Les médecins avaient diagnostiqué le syndrome d’Asperger, mais même avec des soins spécialisés en Europe, la jeune fille n’avait pas montré de réels progrès. Le père était désespéré, mais il espérait toujours voir sa fille sourire un jour.
— Votre mission, Oksana, sera d’alléger son passage vers un autre monde, — dit-il. — Je sais que ce n’est pas un miracle, mais je rêve qu’elle puisse sourire en voyant notre parc, le ciel, les gens autour d’elle.
Oksana, choquée par ce qu’elle venait d’entendre, se promit de faire tout ce qui était en son pouvoir. Elle ne savait pas si elle pourrait accomplir ce qu’il attendait d’elle, mais elle était déterminée à essayer.
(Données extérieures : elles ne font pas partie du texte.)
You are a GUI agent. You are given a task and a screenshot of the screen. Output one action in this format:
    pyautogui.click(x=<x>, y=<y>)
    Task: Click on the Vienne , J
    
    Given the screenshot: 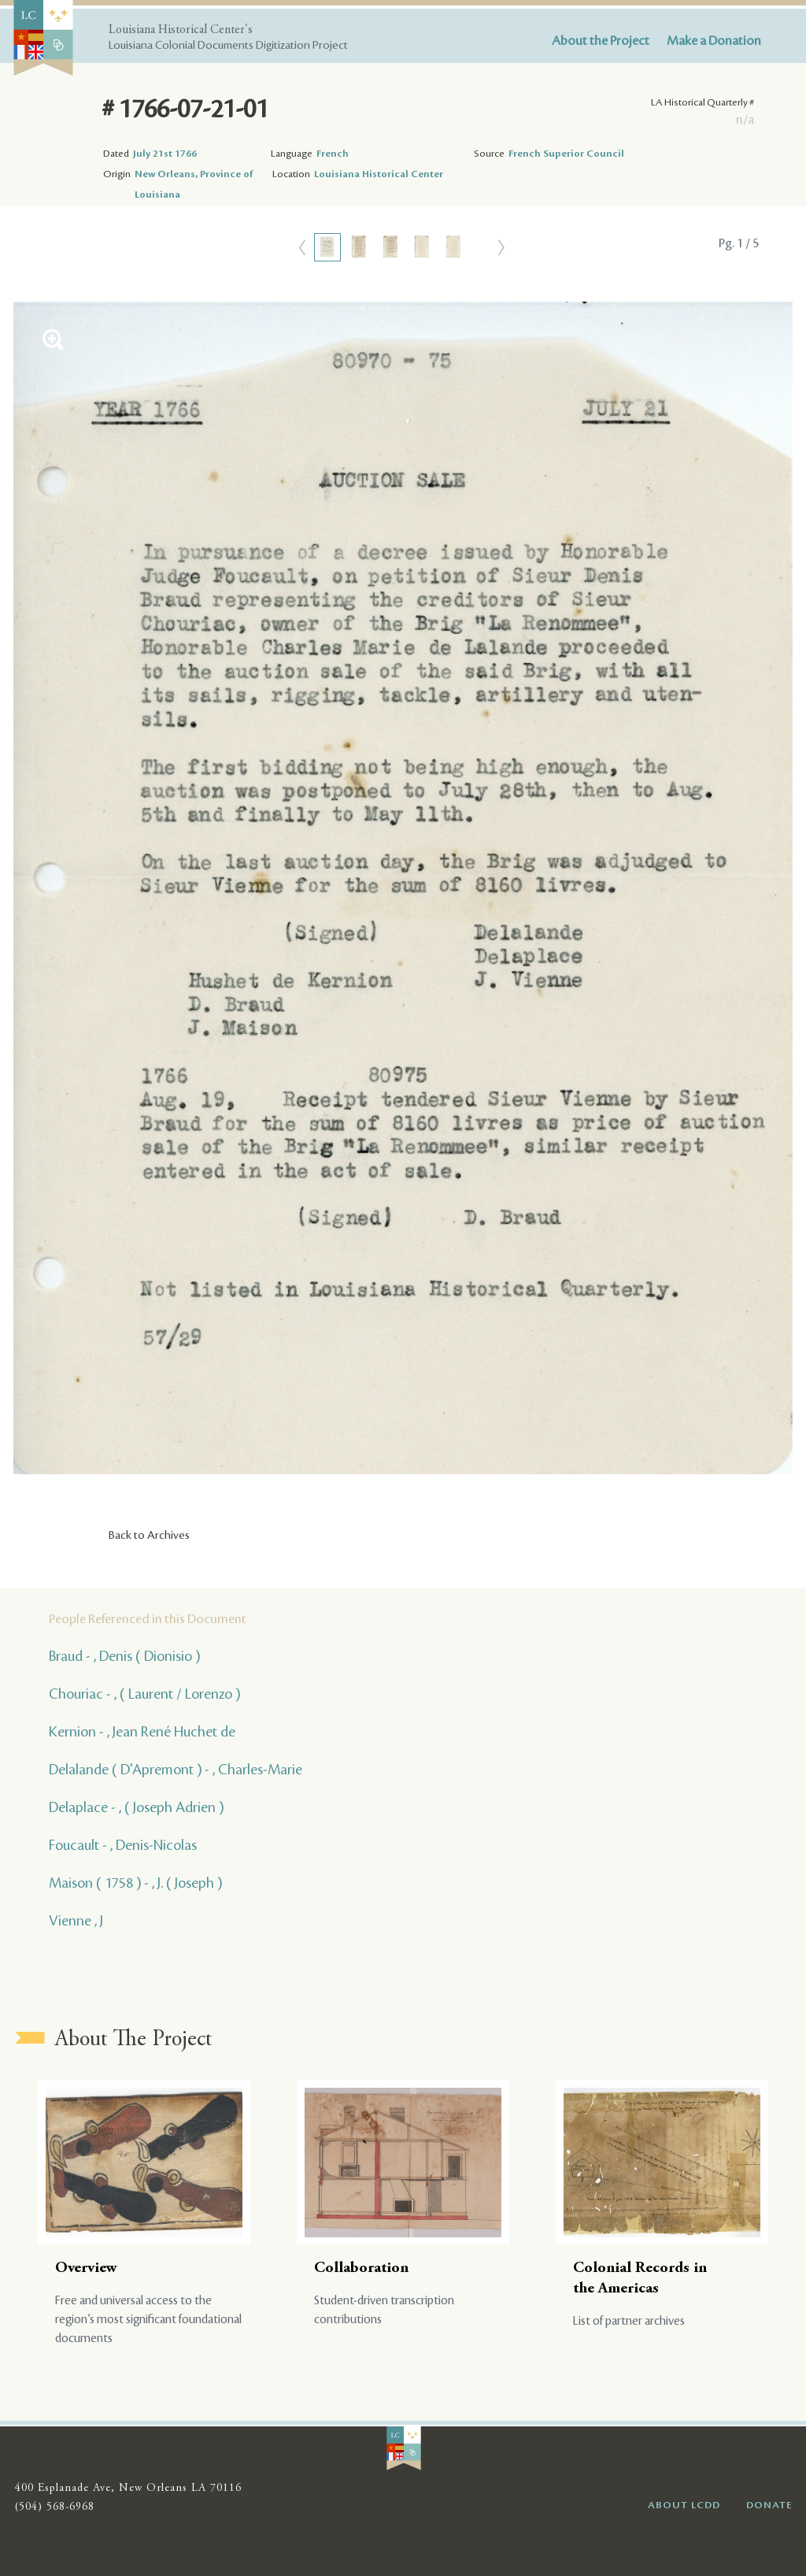 What is the action you would take?
    pyautogui.click(x=76, y=1921)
Les jours passèrent et se ressemblaient. Oksana s’occupa de Kira avec dévouement, lui parlant, lui lisant des livres, tout en cherchant des moyens de briser l’isolement de la jeune fille. Elle se rappela une étude qui mentionnait l’utilisation d’animaux pour aider les patients atteints d’autisme à se réintégrer dans le monde.
Elle proposa d’adopter un chien. Ils choisirent un chiot de race Terre-Neuve. Dès son arrivée, le chiot s’approcha de Kira et toucha sa main de son nez humide. Oksana sentit alors une lueur d’espoir : peut-être que ce contact avec l’animal ferait réagir Kira.
Le temps passa, et à l’approche des fêtes, toute la maison attendait le retour de Roman, le fils aîné de Yaroslav. Oksana n’avait pas encore rencontré Roman, mais elle entendait souvent parler de lui.
— Roman est un homme merveilleux, — disait Glafira. — Il adore sa sœur, et quand il revient, Kira change. Elle sourit comme jamais.
Les fêtes arrivèrent, et Oksana put voir Roman, un jeune homme respecté et intelligent. Il semblait être tout ce qu’Oksana avait entendu dire, et il apporta un peu de joie à la maison.
Mais les préoccupations d’Oksana restaient les mêmes. Elle savait que sa tâche était difficile, mais elle ne comptait pas abandonner. Elle voulait vraiment voir Kira sourire, même si cela semblait un objectif lointain.